Our study shows how detection of weekday–weekend effects can be dependent upon the spatial extent of analysis and the degree of anthropogenic modification of the urban atmosphere. For example, if one conducted a study just of the Atlanta within its perimeter highway, no weekly signal would be evident. Yet at larger continental scales, one may begin to see the influence of more hemispheric aerosol contributions at the expense of losing the detail around populated areas. Moreover, if one considers the spatial heterogeneity that can develop in a weekly signal as we have characterized, it might be possible that some of the contradictory findings about weekly signals in rainfall may actually be more compatible (Tuttle and Carbone 2011).

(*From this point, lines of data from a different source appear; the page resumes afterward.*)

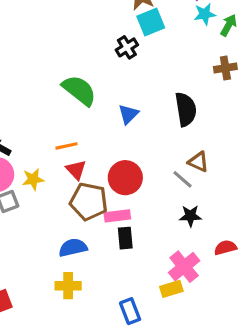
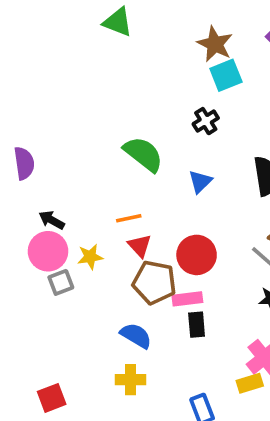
black cross: (127, 47) -> (206, 121), moved
blue semicircle: (73, 248) -> (136, 336), turned 44

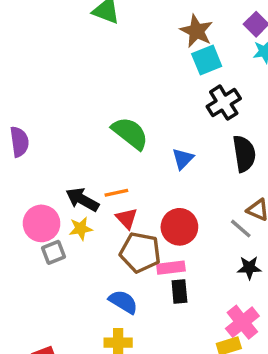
black cross: (206, 121) -> (224, 103), moved, size x1.4
black arrow: (52, 220) -> (82, 200), moved, size x1.4

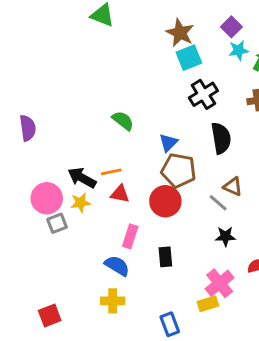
green semicircle: (130, 133) -> (123, 121), size x0.7
red triangle: (127, 218) -> (120, 194), turned -36
brown pentagon: (140, 252) -> (179, 170), moved
pink rectangle: (171, 268) -> (130, 236), moved, turned -65

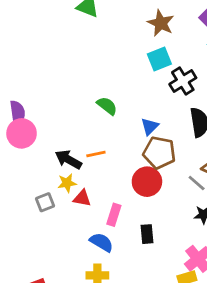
cyan square: (189, 58) -> (159, 59), moved
red triangle: (120, 194) -> (82, 198), moved
pink circle: (47, 198) -> (22, 133), moved

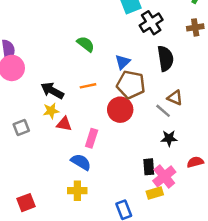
orange line: (96, 154) -> (88, 86), moved
gray square: (45, 202) -> (21, 128), moved
black rectangle: (147, 234) -> (149, 167), moved

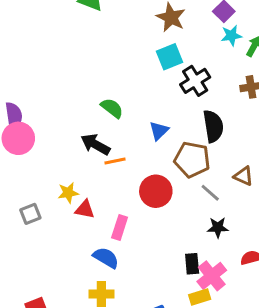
brown pentagon: (131, 85) -> (192, 159), moved
black arrow: (52, 91) -> (95, 144), moved
brown triangle: (175, 98) -> (243, 176), moved

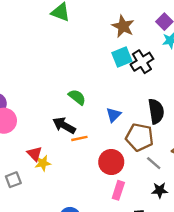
black cross: (195, 81) -> (142, 62), moved
red triangle: (85, 209) -> (35, 154), moved, turned 35
pink rectangle: (120, 227) -> (118, 190), moved

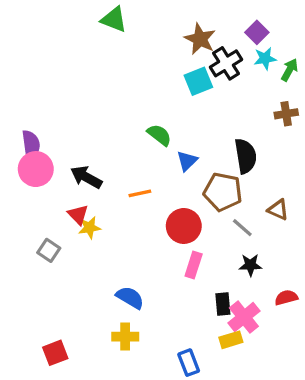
black cross: (142, 62) -> (226, 63), moved
green semicircle: (77, 97) -> (159, 135), moved
black arrow: (64, 125) -> (86, 177), moved
gray square: (13, 180) -> (49, 250), turned -35

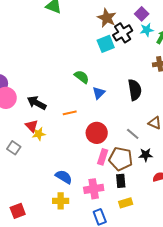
brown pentagon: (223, 192) -> (121, 159), moved
black star: (250, 265) -> (146, 155), moved
pink cross: (244, 317) -> (94, 189), moved, turned 30

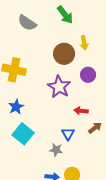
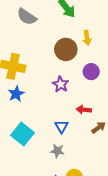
purple star: (59, 87) -> (61, 84), size x0.7
blue star: (16, 107) -> (16, 94), moved
blue triangle: (68, 134) -> (62, 127), moved

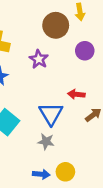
purple star: (61, 84) -> (39, 59), moved
blue triangle: (62, 127) -> (51, 114), size x1.5

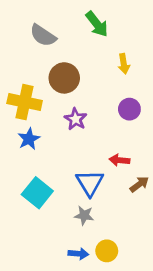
brown circle: (56, 25) -> (64, 78), moved

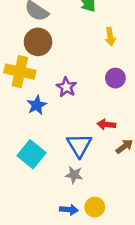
brown circle: (64, 78) -> (38, 42), moved
blue star: (29, 139) -> (37, 105), moved

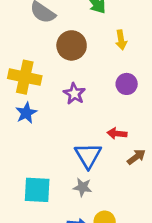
brown circle: (38, 42) -> (72, 45), moved
blue star: (37, 105) -> (26, 113), moved
cyan square: (32, 154) -> (37, 190), moved, turned -36

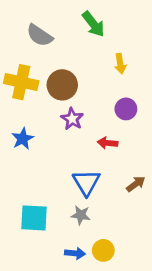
brown circle: (72, 45) -> (62, 85), moved
yellow cross: (25, 77) -> (21, 82), moved
red arrow: (117, 134) -> (108, 143), moved

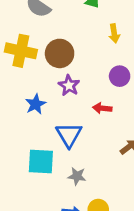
blue star: (23, 139) -> (36, 104), moved
blue triangle: (86, 183) -> (69, 135), moved
cyan square: (34, 218) -> (41, 162), moved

The conceptual model we developed from our observations is an attempt to facilitate interpretation of the range of patterns and processes associated with urban weather and climate (e.g., Ren et al. 2010).

Our findings add more city-specific detail to the continental-scale work of Bell et al. (2009a). Their hypothesis that urban areas may not have a strong weekly lightning signal because of indistinct weekday–weekend atmospheric environmental conditions was shown to have validity at the finer scales employed in this study. We detailed how the weekend–weekday signal may be more pronounced in nonurban regions, and how the location of weekday–weekend signals can fade and reemerge as cities and their environmental context change. At the heart of the challenge of characterizing weekly signals is the scale problem of isolating patterns from processes operating over different scales, and interpolating among analyses conducted at a range of spatial extents and resolutions.